Mr. Chair, if you will accommodate me. I also wanted to ask
unanimous consent to insert into the record a statement from
the full Committee Ranking Member, Congressman Raskin.
Mr. Langworthy. Without objection, so ordered.
Mr. Langworthy. I now recognize the gentleman from Texas,
Mr. Casar, for 5 minutes.
Mr. Casar. Thank you, Chair.
The Republican Majority is hurdling toward shutting down
basic services for people across the country in just 2 weeks,
shutting the government down, shutting the country down. And
while Democrats and, frankly, even Republicans in the Senate
have said, no, we want to keep this government open, let us
just keep it open the way it is or let us stick to the deal
that we already agreed to keep it open, it seems like the
Republican Majority wants to close it, while demanding
unreasonable things that will never pass, like kicking 100,000
kids out of their Head Start and preschool programs, kicking
20,000 working class people and seniors out of their housing,
slashing funds for things like public education and climate
action.
And I get asked by my constituents back home in Texas, why
would they do that? And to me, I think back to the very first
votes I took on legislation under this Republican Majority,
which were votes to cut IRS funding so that billionaires could
get away with cheating on their taxes, cut IRS funding so that
big corporations could get away with not paying their fair
share.
And that is what we are dealing with again in this hearing.
As we have--keep on walking down this path where we could wind
up in another government shutdown caused by the Republicans, we
are having a hearing blasting the Inflation Reduction Act. And
the Inflation Reduction Act, signed by President Biden, is the
first time in my lifetime that I have seen a bill pass that
finally holds corporations accountable to paying their taxes.

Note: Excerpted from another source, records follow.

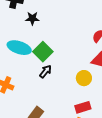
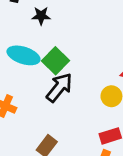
black arrow: (46, 71) -> (59, 88), size x1.6

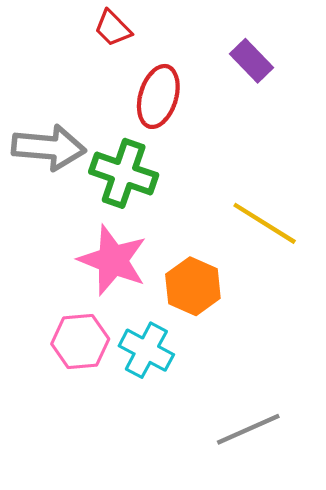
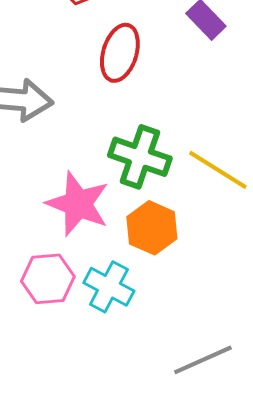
green cross: (124, 173) -> (140, 157), moved

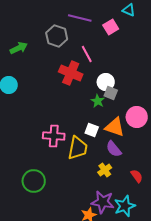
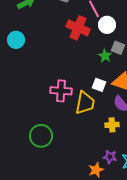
white circle: (106, 82) -> (107, 25), moved
yellow cross: (105, 170) -> (112, 125), turned 32
purple star: (103, 202) -> (110, 157), size x0.6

Remember, in 2021, before the Inflation Reduction Act was
passed, the Institute on Taxation and Economic Policy reported
that at least 55 of the largest corporations in America paid no
Federal income taxes. And a 2021 paper from the Treasury
Department estimated that the wealthiest one percent owe $160
billion in unpaid taxes each year. But finally, under this law,
we take climate action, we address rising energy costs, we
address rising healthcare costs and hold corporations
accountable by setting a 15 percent minimum corporate tax rate.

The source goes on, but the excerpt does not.